Lastly, and most importantly, here is a crucial fact in considering a judicial candidate.  Any candidate who commits themselves to a certain position on any issue, including  abortion, guns, and capital punishment, will most likely be unable to rule or vote on those questions.  They will be disqualified because of previously expressed bias.  Another judge or justice—not elected by the people—will be appointed to take their place.  That replacement judge or justice will never have to confront the voters about his or her vote.  Candidates who expresses their views on such issues during the campaign are likely to be a no show when the rubber meets the road.

You may belong to a comfortable majority and think you will never  need an independent judge to protect your rights. Don’t be lulled into that delusion. The hue and sway of American demographics and persuasions are-like a moving stream-constantly changing.  Without a constitutional  separation of powers,  interpreted by an independent judiciary, the trampling boots of tyranny and despotism will eventually show up at your door. Here are the haunting words of Reverend Martin Niemoller, a German minister imprisoned by Hitler.
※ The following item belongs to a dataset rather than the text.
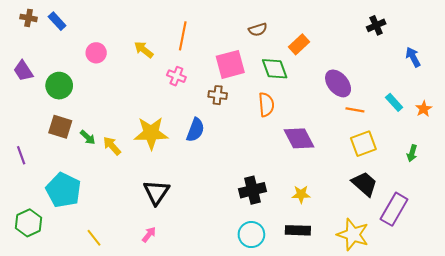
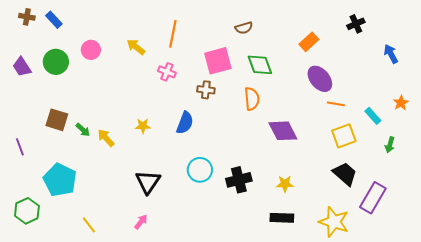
orange rectangle: (299, 44) -> (309, 42), moved
green circle: (59, 86) -> (56, 62), moved
cyan rectangle: (394, 102) -> (373, 116), moved
yellow star: (151, 133) -> (143, 126), size x0.5
cyan circle: (251, 235) -> (200, 170), moved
“First they came for the Communists, and I did not speak out—because I was not a Communist.

Then they came for the trade unionists, and I did not speak out —because I was not a trade unionist.

Then they came for the Jews, and I did not speak out-because I was not a Jew

Then they came for me—and there was no one left to speak for me.”

A dangerous movement is afoot in this state which wishes to destroy the independence of our court system by making it bend to its political ideologies.

If these goals are accomplished then we will no longer have the three branches of government checking and balancing the abuse of power of the others. Our separation of powers principle, which has enlivened and preserved our ancient constitution for over two centuries, will then be relegated to the trash bin of history. Government “of the people, by the people, and for the people”so beloved by Lincoln and all of us, shall perish from this earth.